Le canot avançait doucement, et, à l’aspect des hommes qui le montaient, l’ours fit entendre un horrible grognement, et l’une de ses monstrueuses pattes, en grattant le sol, fit couler dans la rivière une avalanche de sable ; puis il commença de se lever lentement sur l’arrière-train, comme un buffle cabré.

Le canot avait attaqué la passe fatale ; ceux qui le montaient se tenaient prêts.

« Allons, Comanche, un bon coup de rame, d’où dépend peut-être la vie de sept hommes ! » dit Bois-Rosé.

Et l’Intrépide coureur des Bois enfonça d’un bras ferme son aviron dans l’eau de manière à faire glisser l’embarcation le plus rapidement et le plus loin possible de l’animal, qui, debout, semblait hésiter à commencer l’attaque. L’indien seconda non moins vigoureusement le chasseur et leva sa rame en l’air au moment où la barque passait comme la flèche à une toise à peine du gigantesque et féroce gardien de la petite île.

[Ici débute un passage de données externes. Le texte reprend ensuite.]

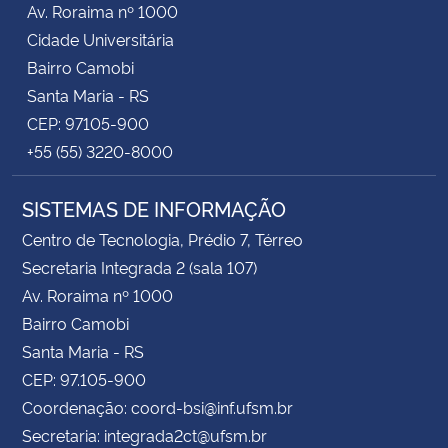
Av. Roraima nº 1000
Cidade Universitária
Secretaria-Geral
Bairro Camobi
Santa Maria - RS
Secretaria de Governo
CEP: 97105-900
+55 (55) 3220-8000
Gabinete de Segurança Institucional
SISTEMAS DE INFORMAÇÃO
Advocacia-Geral da União
Centro de Tecnologia, Prédio 7, Térreo
Banco Central do Brasil
Secretaria Integrada 2 (sala 107)
Av. Roraima nº 1000
Planalto
Bairro Camobi
Santa Maria - RS
CEP: 97.105-900
Coordenação: coord-bsi@inf.ufsm.br
Secretaria: integrada2ct@ufsm.br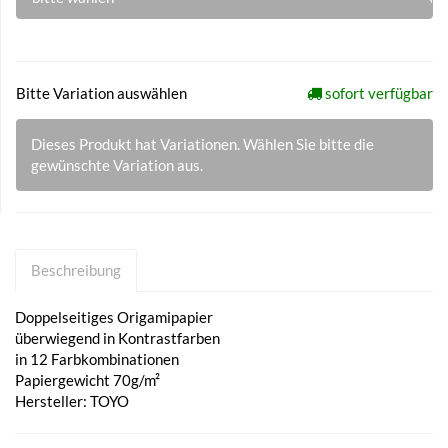
Bitte Variation auswählen
sofort verfügbar
Dieses Produkt hat Variationen. Wählen Sie bitte die
gewünschte Variation aus.
Beschreibung
Doppelseitiges Origamipapier
überwiegend in Kontrastfarben
in 12 Farbkombinationen
Papiergewicht 70g/m²
Hersteller: TOYO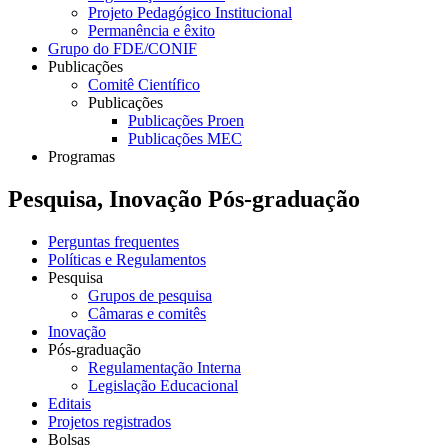
Projeto Pedagógico Institucional
Permanência e êxito
Grupo do FDE/CONIF
Publicações
Comitê Científico
Publicações
Publicações Proen
Publicações MEC
Programas
Pesquisa, Inovação Pós-graduação
Perguntas frequentes
Políticas e Regulamentos
Pesquisa
Grupos de pesquisa
Câmaras e comitês
Inovação
Pós-graduação
Regulamentação Interna
Legislação Educacional
Editais
Projetos registrados
Bolsas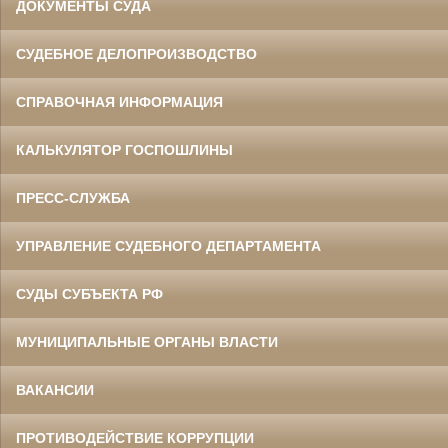
ДОКУМЕНТЫ СУДА
СУДЕБНОЕ ДЕЛОПРОИЗВОДСТВО
СПРАВОЧНАЯ ИНФОРМАЦИЯ
КАЛЬКУЛЯТОР ГОСПОШЛИНЫ
ПРЕСС-СЛУЖБА
УПРАВЛЕНИЕ СУДЕБНОГО ДЕПАРТАМЕНТА
СУДЫ СУБЪЕКТА РФ
МУНИЦИПАЛЬНЫЕ ОРГАНЫ ВЛАСТИ
ВАКАНСИИ
ПРОТИВОДЕЙСТВИЕ КОРРУПЦИИ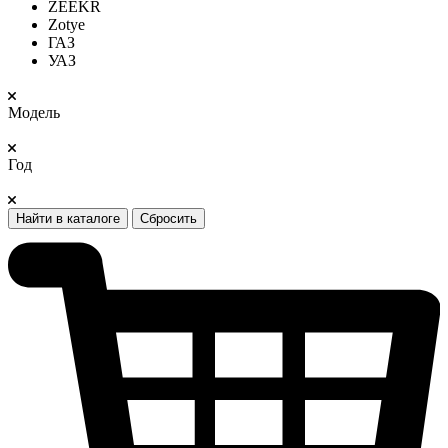
ZEEKR
Zotye
ГАЗ
УАЗ
Модель
Год
Найти в каталоге
Сбросить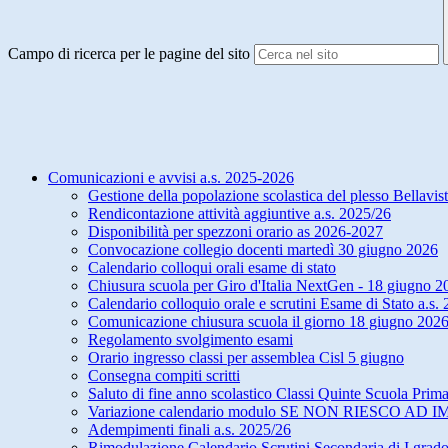
Campo di ricerca per le pagine del sito
Comunicazioni e avvisi a.s. 2025-2026
Gestione della popolazione scolastica del plesso Bellavis
Rendicontazione attività aggiuntive a.s. 2025/26
Disponibilità per spezzoni orario as 2026-2027
Convocazione collegio docenti martedì 30 giugno 2026
Calendario colloqui orali esame di stato
Chiusura scuola per Giro d'Italia NextGen - 18 giugno 2
Calendario colloquio orale e scrutini Esame di Stato a.s
Comunicazione chiusura scuola il giorno 18 giugno 2026
Regolamento svolgimento esami
Orario ingresso classi per assemblea Cisl 5 giugno
Consegna compiti scritti
Saluto di fine anno scolastico Classi Quinte Scuola Prima
Variazione calendario modulo SE NON RIESCO AD 
Adempimenti finali a.s. 2025/26
Rimodulazione Calendario Scrutini Secondaria di I grad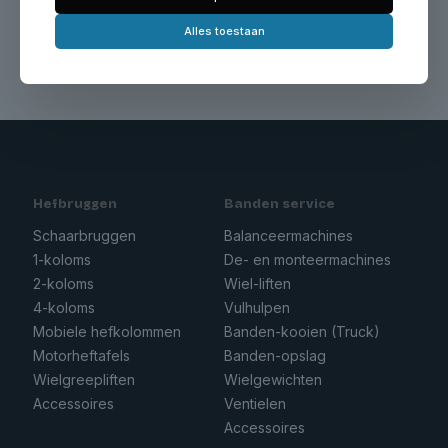
Alles toestaan
Hefbruggen
Banden service
Schaarbruggen
Balanceermachines
1-koloms
De- en monteermachines
2-koloms
Wiel-liften
4-koloms
Vulhulpen
Mobiele hefkolommen
Banden-kooien (Truck)
Motorheftafels
Banden-opslag
Wielgreepliften
Wielgewichten
Accessoires
Ventielen
Accessoires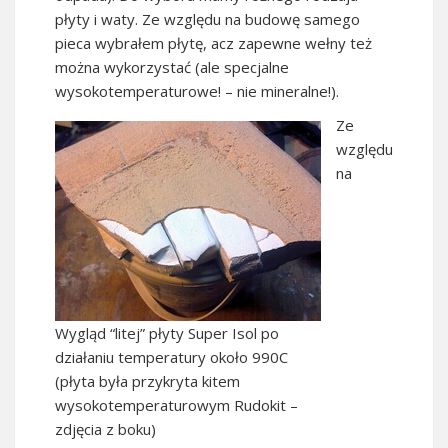
płyty i waty. Ze względu na budowę samego
pieca wybrałem płytę, acz zapewne wełny też
można wykorzystać (ale specjalne
wysokotemperaturowe! – nie mineralne!).
Ze
względu
na
Wygląd “litej” płyty Super Isol po
działaniu temperatury około 990C
(płyta była przykryta kitem
wysokotemperaturowym Rudokit –
zdjęcia z boku)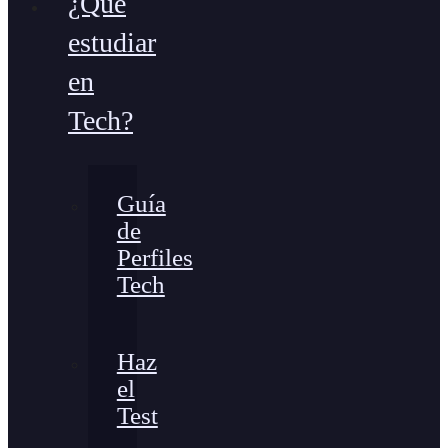
¿Qué
estudiar
en
Tech?
Guía
de
Perfiles
Tech
Haz
el
Test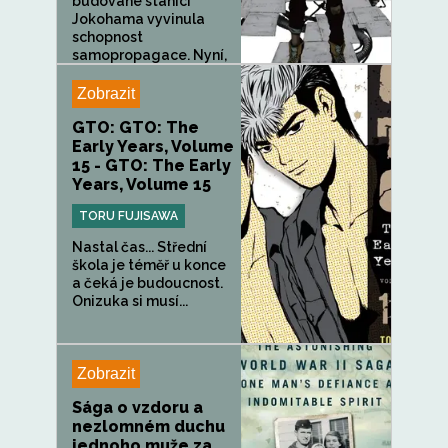
budované stanici
Jokohama vyvinula
schopnost
samopropagace. Nyní,
kdy...
Zobrazit
GTO: GTO: The
Early Years, Volume
15 - GTO: The Early
Years, Volume 15
TORU FUJISAWA
Nastal čas... Střední
škola je téměř u konce
a čeká je budoucnost.
Onizuka si musí...
Zobrazit
Sága o vzdoru a
nezlomném duchu
jednoho muže za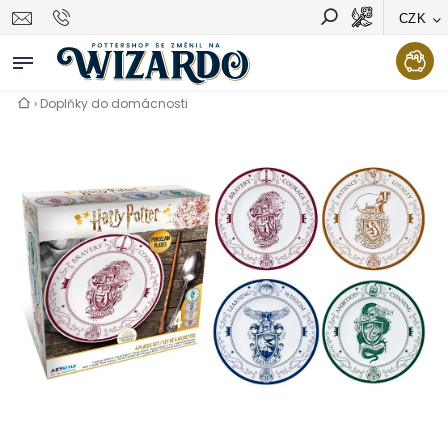
CZK
Vyhledávání
Hledat
›
Doplňky do domácnosti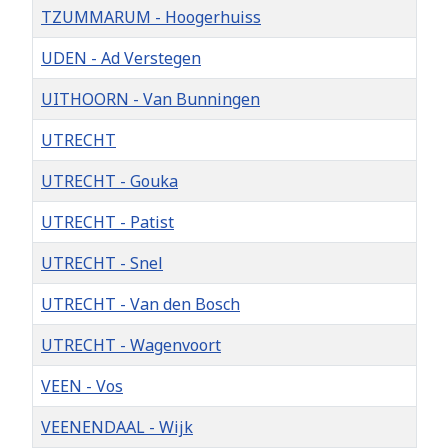
TZUMMARUM - Hoogerhuiss
UDEN - Ad Verstegen
UITHOORN - Van Bunningen
UTRECHT
UTRECHT - Gouka
UTRECHT - Patist
UTRECHT - Snel
UTRECHT - Van den Bosch
UTRECHT - Wagenvoort
VEEN - Vos
VEENENDAAL - Wijk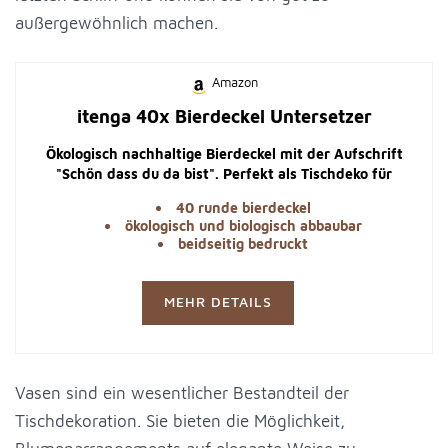
außergewöhnlich machen.
Amazon
itenga 40x Bierdeckel Untersetzer
Ökologisch nachhaltige Bierdeckel mit der Aufschrift
"Schön dass du da bist". Perfekt als Tischdeko für
verschiedene Anlässe.
40 runde bierdeckel
ökologisch und biologisch abbaubar
beidseitig bedruckt
MEHR DETAILS
Vasen sind ein wesentlicher Bestandteil der
Tischdekoration. Sie bieten die Möglichkeit,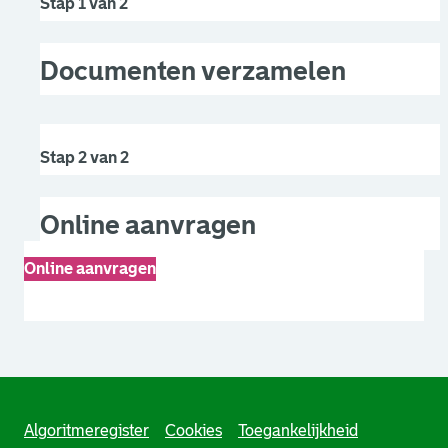
Stap 1 van 2
Documenten verzamelen
Stap 2 van 2
Online aanvragen
Online aanvragen
. Link opent een externe pagina in een nieuw browsertabb
Algoritmeregister
Cookies
Toegankelijkheid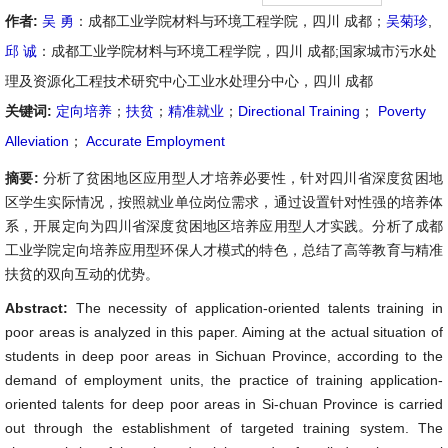
作者:
吴 勇
：成都工业学院材料与环境工程学院，四川 成都；
吴菊珍
,
邱 诚
：成都工业学院材料与环境工程学院，四川 成都;国家城市污水处
理及资源化工程技术研究中心工业水处理分中心，四川 成都
关键词:
定向培养
；
扶贫
；
精准就业
；
Directional Training
；
Poverty
Alleviation
；
Accurate Employment
摘要:
分析了贫困地区应用型人才培养必要性，针对四川省深度贫困地
区学生实际情况，按照就业单位岗位需求，通过设置针对性强的培养体
系，开展定向为四川省深度贫困地区培养应用型人才实践。分析了成都
工业学院定向培养应用型环保人才模式的特色，总结了高等教育与精准
扶贫的双向互动的优势。
Abstract:
The necessity of application-oriented talents training in
poor areas is analyzed in this paper. Aiming at the actual situation of
students in deep poor areas in Sichuan Province, according to the
demand of employment units, the practice of training application-
oriented talents for deep poor areas in Si-chuan Province is carried
out through the establishment of targeted training system. The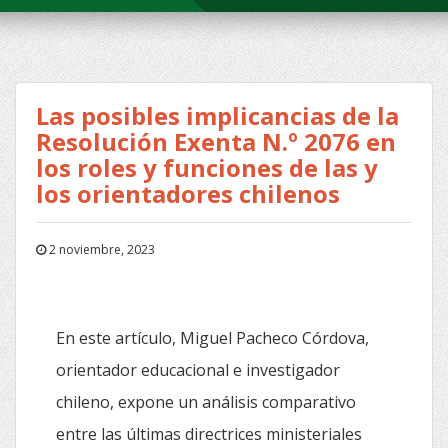
Las posibles implicancias de la
Resolución Exenta N.º 2076 en
los roles y funciones de las y
los orientadores chilenos
2 noviembre, 2023
En este artículo, Miguel Pacheco Córdova,
orientador educacional e investigador
chileno, expone un análisis comparativo
entre las últimas directrices ministeriales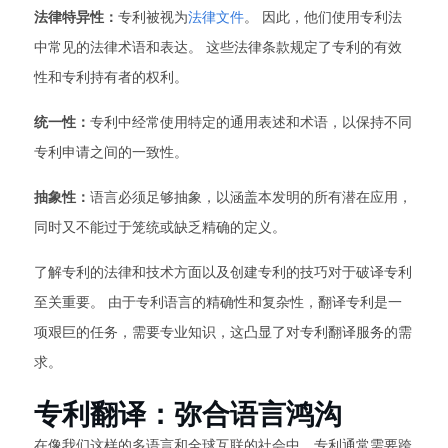
法律特异性：
专利被视为
法律文件
。 因此，他们使用专利法
中常见的法律术语和表达。 这些法律条款规定了专利的有效
性和专利持有者的权利。
统一性：
专利中经常使用特定的通用表述和术语，以保持不同
专利申请之间的一致性。
抽象性：
语言必须足够抽象，以涵盖本发明的所有潜在应用，
同时又不能过于笼统或缺乏精确的定义。
了解专利的法律和技术方面以及创建专利的技巧对于破译专利
至关重要。 由于专利语言的精确性和复杂性，翻译专利是一
项艰巨的任务，需要专业知识，这凸显了对专利翻译服务的需
求。
专利翻译：弥合语言鸿沟
在像我们这样的多语言和全球互联的社会中，专利通常需要跨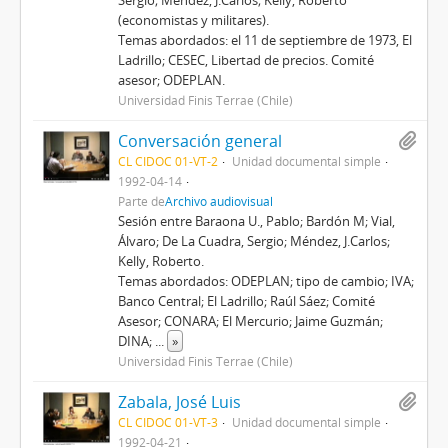
Sergio; Méndez, J.Carlos; Kelly, Roberto
(economistas y militares).
Temas abordados: el 11 de septiembre de 1973, El
Ladrillo; CESEC, Libertad de precios. Comité
asesor; ODEPLAN.
Universidad Finis Terrae (Chile)
Conversación general
CL CIDOC 01-VT-2
Unidad documental simple
1992-04-14
Parte de
Archivo audiovisual
Sesión entre Baraona U., Pablo; Bardón M; Vial,
Álvaro; De La Cuadra, Sergio; Méndez, J.Carlos;
Kelly, Roberto.
Temas abordados: ODEPLAN; tipo de cambio; IVA;
Banco Central; El Ladrillo; Raúl Sáez; Comité
Asesor; CONARA; El Mercurio; Jaime Guzmán;
DINA;
...
»
Universidad Finis Terrae (Chile)
Zabala, José Luis
CL CIDOC 01-VT-3
Unidad documental simple
1992-04-21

Celui-ci semblait encore indécis s’il s’élancerait contre le canot, et Bois-Rosé espérait avoir heureusement franchi ce pas dangereux, lorsque, avec une rapidité telle que le vieux chasseur ne put le prévenir, un des Comanches, qui avait lâché sa hache, décocha dans le ventre de l’ours une flèche qui s’enfonça profondément dans ses entrailles.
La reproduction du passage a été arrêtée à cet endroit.